A series of novel quinoxalinyl-piperazine compounds, 1-[(5 or 6-substituted alkoxyquinoxalinyl)aminocarbonyl]-4-(hetero)arylpiperazine derivatives were synthesized and evaluated as an anticancer agent. From screening of quinoxalinyl-piperazine compound library, we identified that many compounds inhibited proliferation of various human cancer cells at nanomolar concentrations. Among them, one of the fluoro quinoxalinyl-piperazine derivatives showed its IC50 values ranging from 11 to 21 nΜ in the growth inhibition of cancer cells. This compound also displayed a more potent effect than paclitaxel against paclitaxel resistant HCT-15 colorectal carcinoma cells. The potency of this novel compound was further confirmed with the synergistic cytotoxic effect with several known cancer drugs such as paclitaxel, doxorubicin, cisplatin, gemcitabine or 5-fluorouracil in cancer cells. This strong cell killing effect was derived from the induction of apoptosis. Mechanistic studies have shown that this quinoxalinyl-piperazine compound is a G2/M-specific cell cycle inhibitor and inhibits anti-apoptotic Bcl-2 protein with p21 induction. Thus the results suggest that our compound has potential use in the growth inhibition of drug resistant cancer cells and the combination therapy with other clinically approved anticancer agents as well.

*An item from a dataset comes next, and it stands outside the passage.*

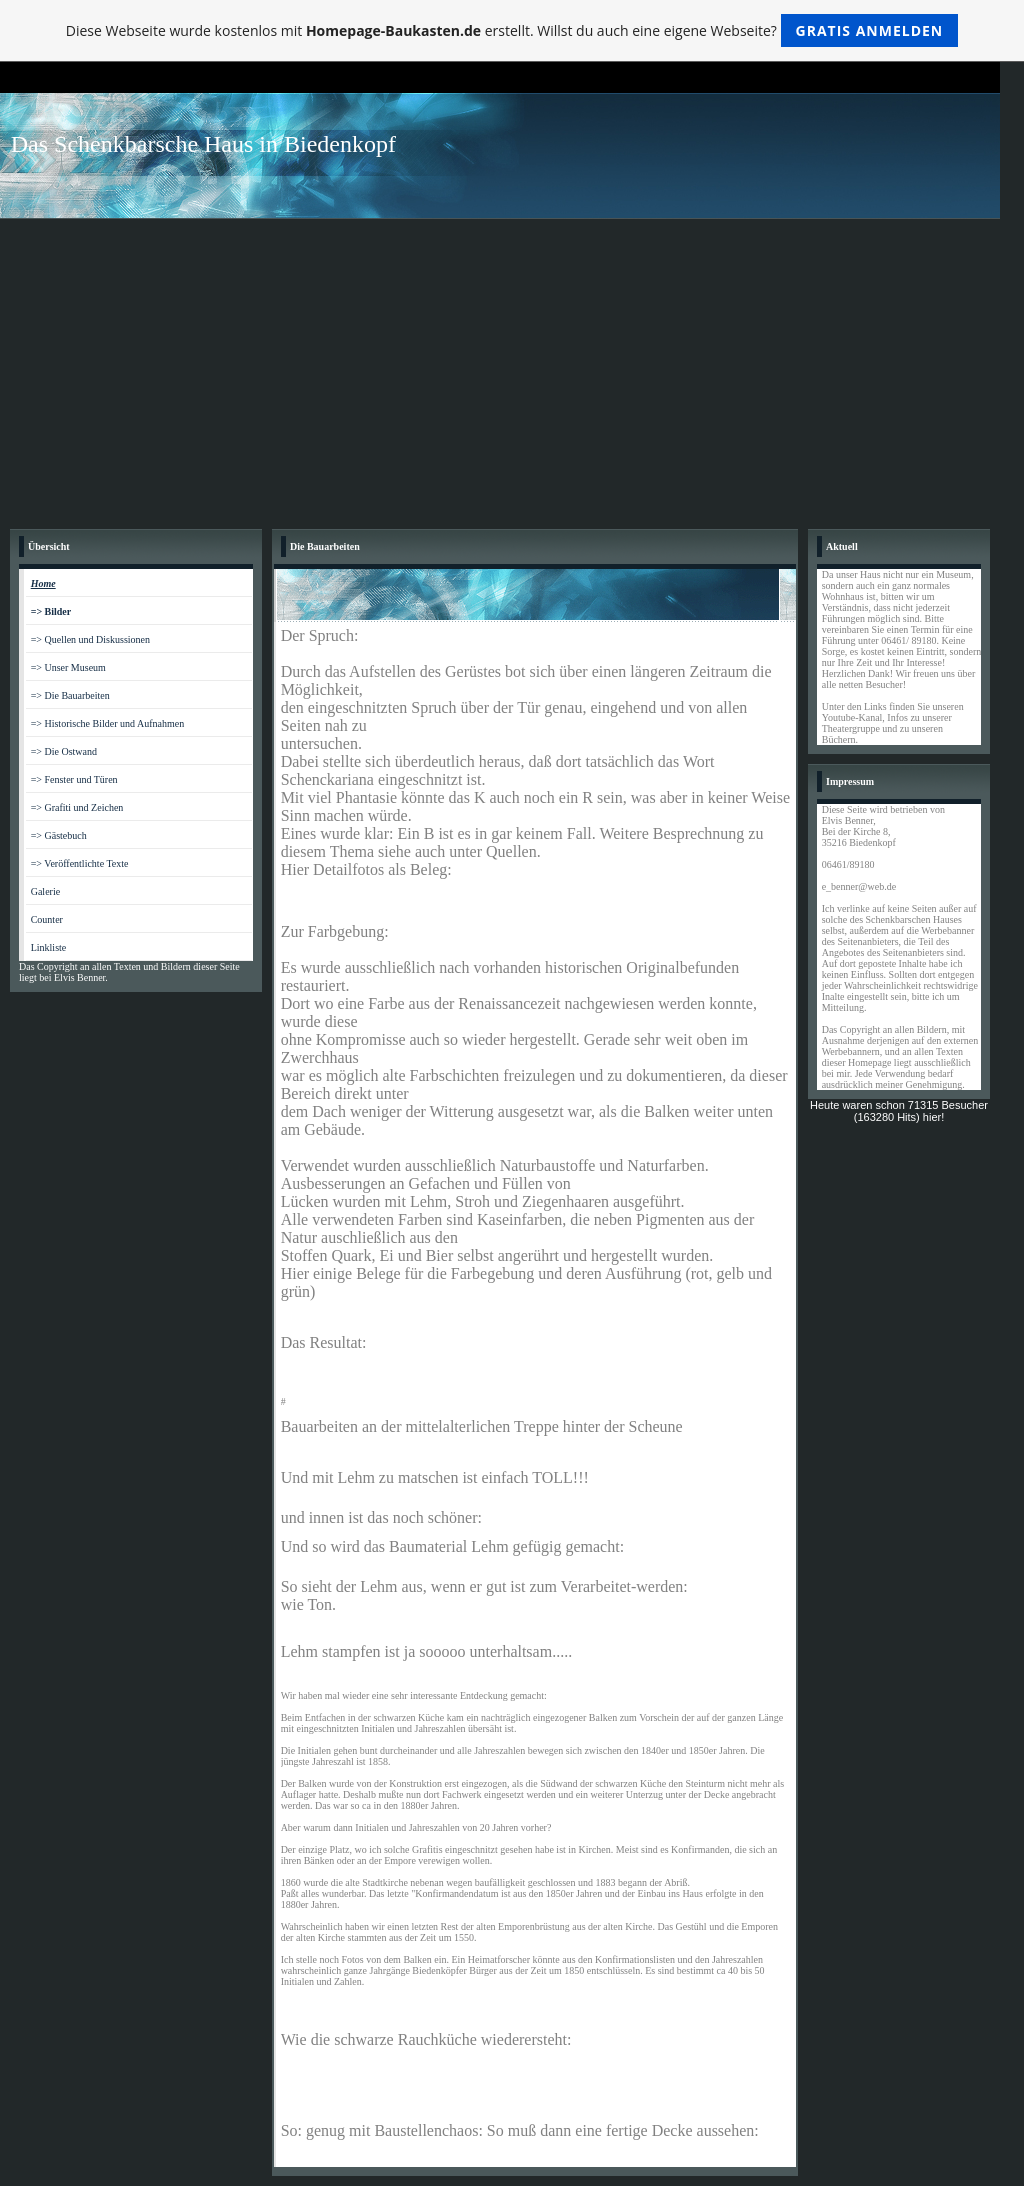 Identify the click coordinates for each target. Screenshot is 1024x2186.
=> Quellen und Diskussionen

We screened 1434 small heterocyclic molecules and identified thirteen 2,3,6-trisubstituted quinoxaline derivatives that were able to inhibit the Wnt/β-catenin signal pathway and cell proliferation. In the screen, some of the hit compounds such as the ethylene group-coupled quinoxaline derivatives were shown to hold promise for use as potential small-molecule inhibitors of the Wnt/β-catenin signal pathway in non-small-cell lung cancer cell lines.The 1434 small molecules were screened and identified 13 number of the 2,3,6-trisubstituted quinoxaline derivatives(>1 μM) that were able to inhibit the Wnt/β-catenin signal pathway and cell proliferation.

In the process of optimization, we developed a novel core skeleton of thieno[3,4-b]pyrazine viaGK-13. The derivatives synthesized were shown to inhibit TGase 2 activity in cancer cells. Some of the hit compounds such as the arylethynyl group-coupled thieno[3,4-b]pyrazine derivatives were shown to exhibit promising activity for use as potential therapeutic small-molecules in renal cancer by inhibiting TGase 2 activity.